The Launch Script: Deploying a DDTree-Optimized DFlash Training Run

In the lifecycle of a machine learning research project, there is a moment that separates planning from reality: the writing of the launch script. Message <msg id=9272> captures precisely this transition. After dozens of edits, three parallel research investigations, a full day of debugging, and a carefully crafted git commit, the assistant writes a single bash command that will determine the next week of compute time on an 8-GPU Proxmox LXC container. The message is unassuming—a tee command piped through SSH—but it encodes the entire strategic pivot of the DFlash drafter training project, from architecture optimization to a DDTree-centric paradigm.

The Strategic Context: Why This Message Exists

To understand why <msg id=9272> was written, one must trace the chain of events that led to it. The story begins with a user directive in <msg id=9235>: "commit and checkout to new 'experiment-ddtree', then do: Gamma=10, increase max anchors, definitely do SWA, match noise (uniform), blend in maybe 15% soft kl… also attempt 2c llada aux loss." This was not a casual suggestion—it was a response to a deep investigation that had uncovered three fundamental bugs in the v5 training run (noise corrupting target logits, the fc shortcut including the target layer, and a loss function mismatch), followed by three additional bugs found by comparing the codebase line-by-line against the official vllm-project/speculators repository (wrong number of target layers in the fc projection, missing refinement layers for target logits, and an incorrect gamma default).
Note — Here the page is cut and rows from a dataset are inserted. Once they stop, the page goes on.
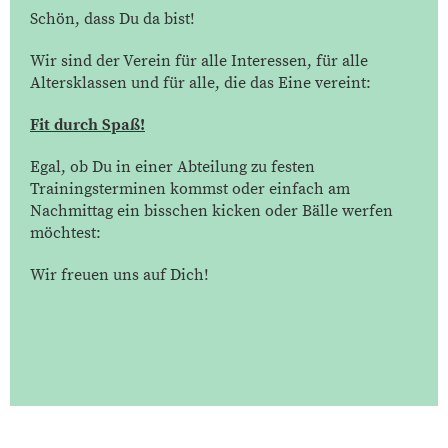
Schön, dass Du da bist!
Wir sind der Verein für alle Interessen, für alle
Altersklassen und für alle, die das Eine vereint:
Fit durch Spaß!
Egal, ob Du in einer Abteilung zu festen
Trainingsterminen kommst oder einfach am
Nachmittag ein bisschen kicken oder Bälle werfen
möchtest:
Wir freuen uns auf Dich!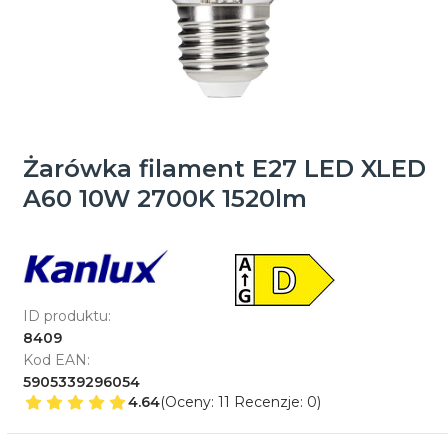
Żarówka filament E27 LED XLED
A60 10W 2700K 1520lm
ID produktu:
8409
Kod EAN:
5905339296054
4.64
(Oceny: 11 Recenzje: 0)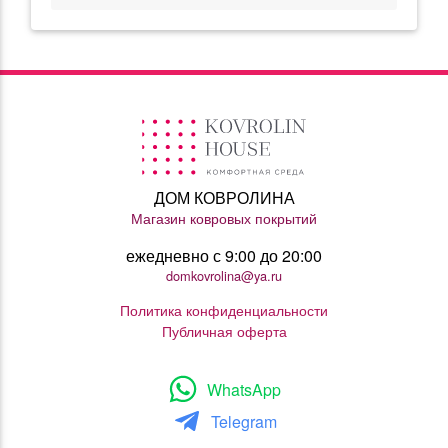
ДОМ КОВРОЛИНА
Магазин ковровых покрытий
ежедневно с 9:00 до 20:00
domkovrolina@ya.ru
Политика конфиденциальности
Публичная оферта
WhatsApp
Telegram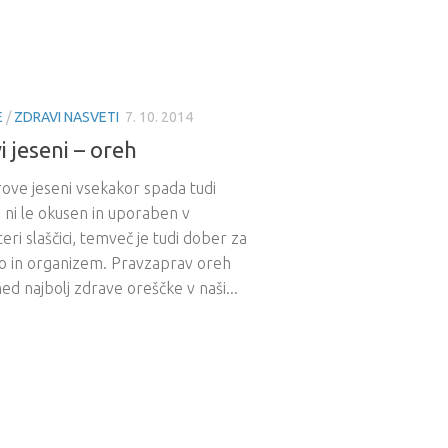
E
/
ZDRAVI NASVETI
7. 10. 2014
i jeseni – oreh
ove jeseni vsekakor spada tudi
 ni le okusen in uporaben v
eri slaščici, temveč je tudi dober za
lo in organizem. Pravzaprav oreh
d najbolj zdrave oreščke v naši...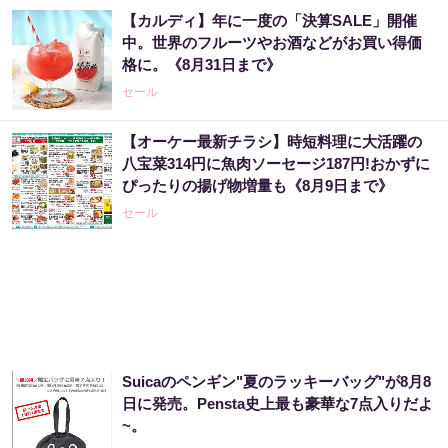
【カルディ】年に一度の「決算SALE」開催
中。世界のフルーツやお酒などがお買い得価
格に。《8月31日まで》
セール
【オーケー最新チラシ】時短料理に大活躍の
八宝菜314円に魚肉ソーセージ187円!おかずに
ぴったりの揚げ物増量も《8月9日まで》
セール
Suicaのペンギン"夏のラッキーバッグ"が8月8
日に発売。Pensta史上最も豪華な7点入りだよ
~。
The experiment-ddtree branch represented a bet: that the DFlash drafter could be made dramatically more effective by tailoring it specifically for DDTree speculative decoding, rather than treating tree construction as an afterthought. The assistant had spent messages <msg id=9237> through <msg id=9268> implementing this vision: sliding window attention on the first four layers (matching the z-lab reference architecture), uniform noise to match the official speculators code, a 15% soft KL blend to teach probability ordering for top-K coverage, the CAP auxiliary confidence loss from LLaDA 2.0 to sharpen predictions, increased block size from 16 to 24, and gamma raised from 4.0 to 10.0 to weight later DDTree positions more heavily.

By <msg id=9268>, all code changes were committed. By <msg id=9269>, the assistant had checked the v6 baseline's final metrics (step 1225: accuracy 0.20, streak 1.7—a strong trajectory). By <msg id=9270>, v6 was stopped and its checkpoints archived. By <msg id=9271>, the updated Python files had been copied to the remote machine. Everything was in place for the launch. The only missing piece was the shell script that would bind all these decisions into a single executable command. That is the purpose of <msg id=9272>.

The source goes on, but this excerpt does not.